Год Барана. Макамы - [18]
«Передайте, что подыхаю…» — говорил в серое, варикозное осеннее небо, стоя на балкончике своей студии. Уже не своей. Три дня, чтобы освободить — платить нечем. Да и зачем теперь студия? Завтра шмотки к матери. Она уже героически ждет его и обещает соорудить свой фирменный «Юрагим».
И тогда он встретил Куча.
В районе Полянки. Рассекая лужи, подрулила машина с посольскими номерами. Вышел квадратный человек и замахал ему.
Москвич настороженно подошел, показалось — кредитор…
И уткнулся лбом в выбритый подбородок друга.

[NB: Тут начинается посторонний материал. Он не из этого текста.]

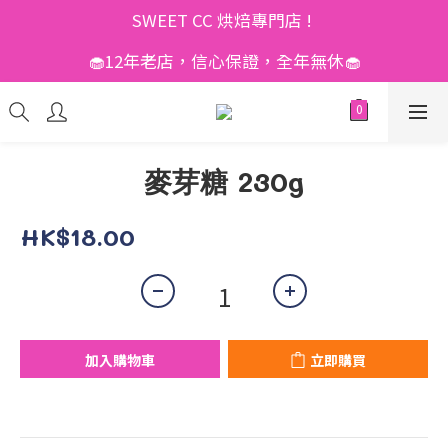
SWEET CC 烘焙專門店 ! 
🧁12年老店，信心保證，全年無休🧁
麥芽糖 230g
HK$18.00
加入購物車
立即購買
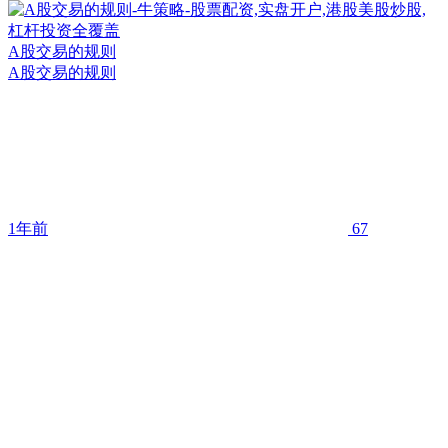
A股交易的规则
A股交易的规则
1年前
67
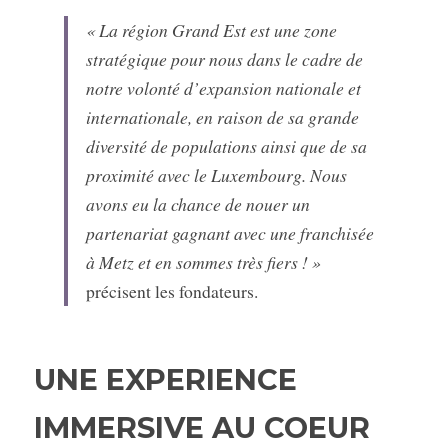
« La région Grand Est est une zone 
stratégique pour nous dans le cadre de 
notre volonté d’expansion nationale et 
internationale, en raison de sa grande 
diversité de populations ainsi que de sa 
proximité avec le Luxembourg. Nous 
avons eu la chance de nouer un 
partenariat gagnant avec une franchisée 
à Metz et en sommes très fiers ! »
précisent les fondateurs.
UNE EXPERIENCE 
IMMERSIVE AU COEUR 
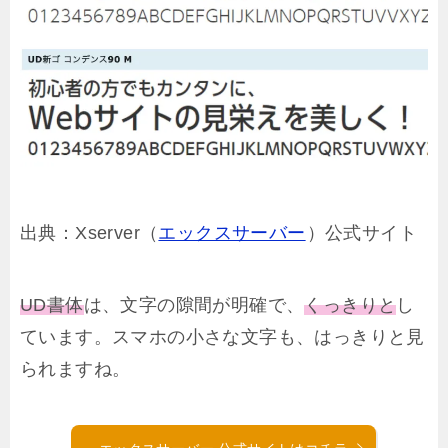
出典：Xserver（
エックスサーバー
）公式サイト
UD書体
は、文字の隙間が明確で、
くっきりと
し
ています。スマホの小さな文字も、はっきりと見
られますね。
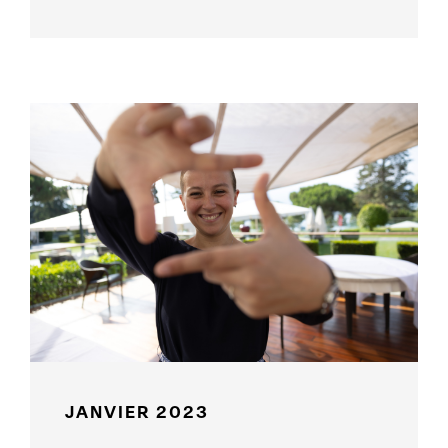
JANVIER 2023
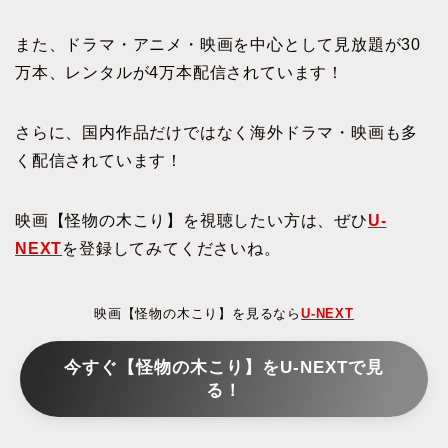
また、ドラマ・アニメ・映画を中心として見放題が30
万本、レンタルが4万本配信されています！
さらに、国内作品だけではなく海外ドラマ・映画も多
く配信されています！
映画【怪物の木こり】を視聴したい方は、ぜひ
U-
NEXT
を登録してみてくださいね。
映画【怪物の木こり】を見るなら
U-NEXT
今すぐ【怪物の木こり】をU-NEXTで見
る！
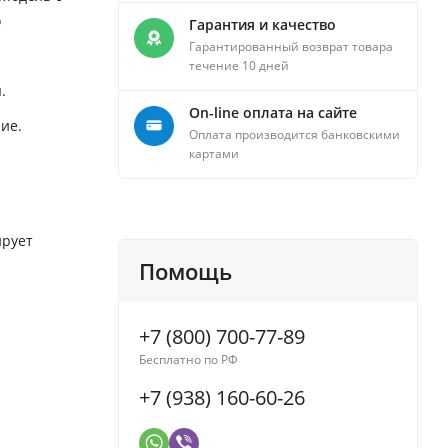
о
Гарантия и качество
Гарантированный возврат товара
течение 10 дней
.
On-line оплата на сайте
ие.
Оплата производится банковскими
картами
ирует
Помощь
+7 (800) 700-77-89
Бесплатно по РФ
+7 (938) 160-60-26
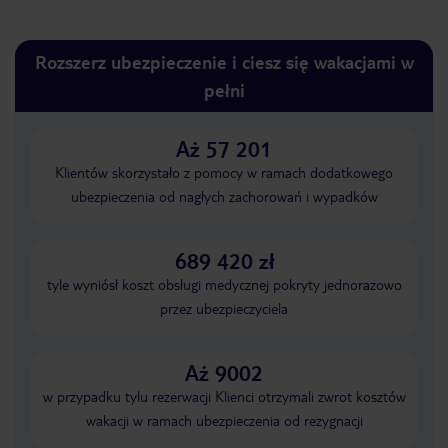
Rozszerz ubezpieczenie i ciesz się wakacjami w
pełni
Aż 57 201
Klientów skorzystało z pomocy w ramach dodatkowego
ubezpieczenia od nagłych zachorowań i wypadków
689 420 zł
tyle wyniósł koszt obsługi medycznej pokryty jednorazowo
przez ubezpieczyciela
Aż 9002
w przypadku tylu rezerwacji Klienci otrzymali zwrot kosztów
wakacji w ramach ubezpieczenia od rezygnacji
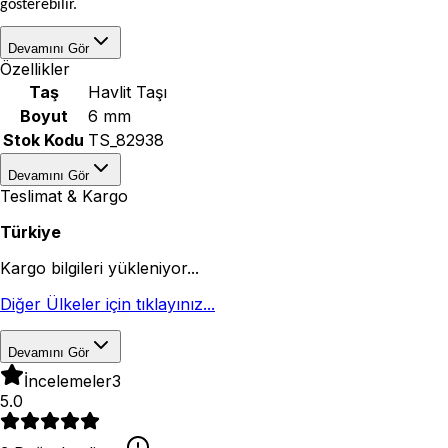
gösterebilir.
Devamını Gör
Özellikler
Taş
Havlit Taşı
Boyut
6 mm
Stok Kodu
TS_82938
Devamını Gör
Teslimat & Kargo
Türkiye
Kargo bilgileri yükleniyor...
Diğer Ülkeler için tıklayınız...
Devamını Gör
İncelemeler
3
5.0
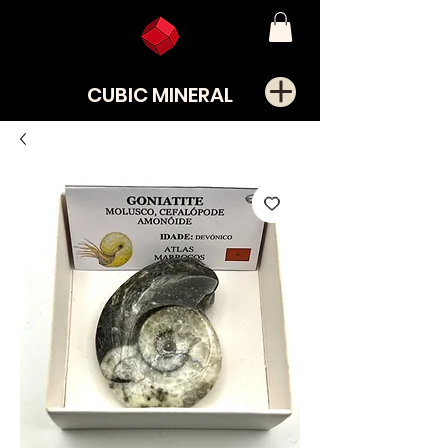
CUBIC MINERAL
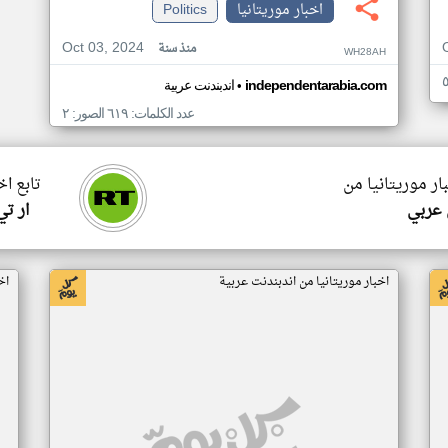
اخبار موريتانيا
Politics
Oct 03, 2024
منذ سنة
WH28AH
•
independentarabia.com
اندبندنت عربية
عدد الكلمات: ٦١٩ الصور: ٢
ار موريتانيا من
تابع اخ
 عربي
ار ت
اخبار موريتانيا من اندبندنت عربية
اخ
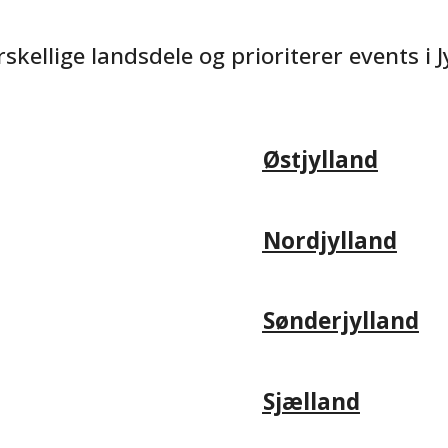
ellige landsdele og prioriterer events i J
Østjylland
Nordjylland
Sønderjylland
Sjælland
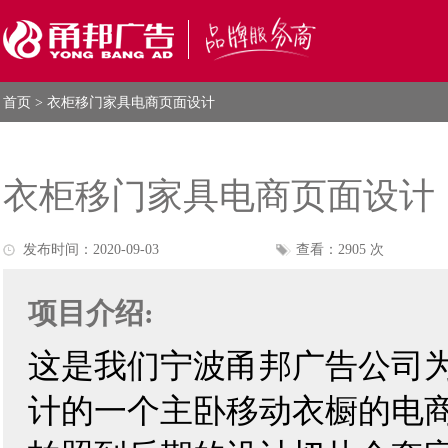
首页
> 衣柜移门家具电商页面设计
衣柜移门家具电商页面设计
发布时间：2020-09-03
查看：2905 次
项目介绍:
这是我们
宁波甬邦广告公司
计的一个主卧移动衣橱的电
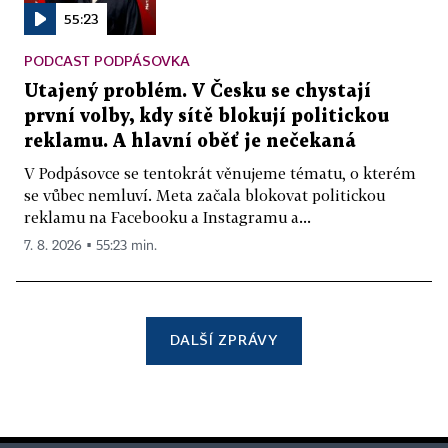
55:23
PODCAST PODPÁSOVKA
Utajený problém. V Česku se chystají
první volby, kdy sítě blokují politickou
reklamu. A hlavní oběť je nečekaná
V Podpásovce se tentokrát věnujeme tématu, o kterém
se vůbec nemluví. Meta začala blokovat politickou
reklamu na Facebooku a Instagramu a...
7. 8. 2026 ▪ 55:23 min.
DALŠÍ ZPRÁVY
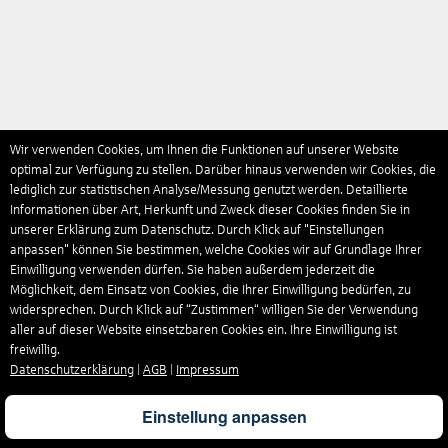
Wir verwenden Cookies, um Ihnen die Funktionen auf unserer Website
optimal zur Verfügung zu stellen. Darüber hinaus verwenden wir Cookies, die
lediglich zur statistischen Analyse/Messung genutzt werden. Detaillierte
Informationen über Art, Herkunft und Zweck dieser Cookies finden Sie in
unserer Erklärung zum Datenschutz. Durch Klick auf "Einstellungen
anpassen" können Sie bestimmen, welche Cookies wir auf Grundlage Ihrer
Einwilligung verwenden dürfen. Sie haben außerdem jederzeit die
Möglichkeit, dem Einsatz von Cookies, die Ihrer Einwilligung bedürfen, zu
widersprechen. Durch Klick auf “Zustimmen“ willigen Sie der Verwendung
aller auf dieser Website einsetzbaren Cookies ein. Ihre Einwilligung ist
freiwillig.
Datenschutzerklärung
|
AGB
|
Impressum
Einstellung anpassen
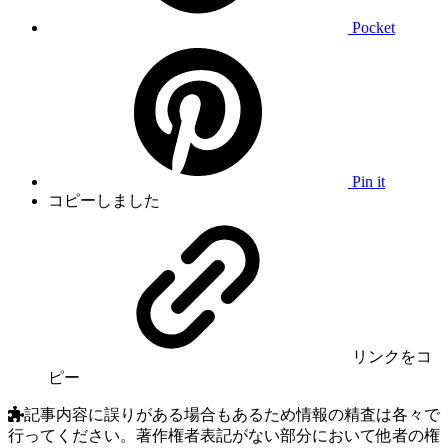
Pocket
Pin it
コピーしました
リンク
をコ
ピー
記事内容に誤りがある場合もあるため情報の精査は各々で
行ってください。著作権者表記がない部分において他者の権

Потом сидели в японском ресторане, глотали морских гадов. Москвич намекал на плов, Куч обещал плов завтра, а сегодня… «Знаешь, старик, я тут подсел на японскую кухню…» Японская кухня оказалось слишком японской. От сакэ тело стало теплым и резиновым. Осьминог все не разжевывался, и Москвич сонно озирал окрестности в поисках салфетки, чтобы незаметно сплюнуть. Куч клацал палочками и рассказывал о себе. О себе нынешнем: холеном, с чуть ослабленным желтым галстуком. С часами, поблескивавшими в японском сумраке ресторана.
Москвич, освободив, наконец, рот от осьминога, спросил про Афган.
Куч подцепил креветку, искупал ее в соевом соусе.
«Я там на дикобраза научился охотиться».
«Ты его ел?»
«Я там все ел…».
Куч рассказывал о Даде, помощником которого теперь работал. Москвич слушал. Когда Москвич уезжал, Дада был понижен, хотя ходили слухи, что это он сам себя понизил, из тактических соображений.
«Да, тактик… Сильно сдал, но еще себя покажет». — Кивал Куч, примериваясь к очередной креветке.
Вышли на улицу, в ночь. В дождь, в лужи. От креветок изжога.
Москвич попробовал прощаться.
«Ты что? — остановился Куч. — Едем ко мне!..» Водитель распахнул дверцу. Изжога.
«Кстати, он спрашивал однажды о тебе…» — сказал Куч, когда они ползли в заторе по Тверской.
«Кто?»
Губы Куча, пахнущие соей и морепродуктами, приблизились:
«Дада».
Москвич остался у него. Квартира была огромной, Куч зажег свечи и достал водку.
Водка так и осталась неоткрытой…
«Вот это да… — Куч поднял брюки и заправил сзади рубашку. — Как будто заново родился!»
Москвич сидел на полу и ковырял ворс ковра. Куч присел на корточки:
«Ты гений… Серьезно. Даже нет, больше. Ты — профессионал. Люблю иметь дело с профессионалами… У нас там сейчас одни дилетанты».
Москвич посмотрел на нераспечатанную бутылку на столе. Теплая уже, наверное.
«Куч… А помнишь, мы тогда говорили о Достоевском?..»
«Да, конечно…».
Лицо его на секунду изменилось. Что-то от прежнего Куча, растиравшего слезы о шершавые маты в спортзале.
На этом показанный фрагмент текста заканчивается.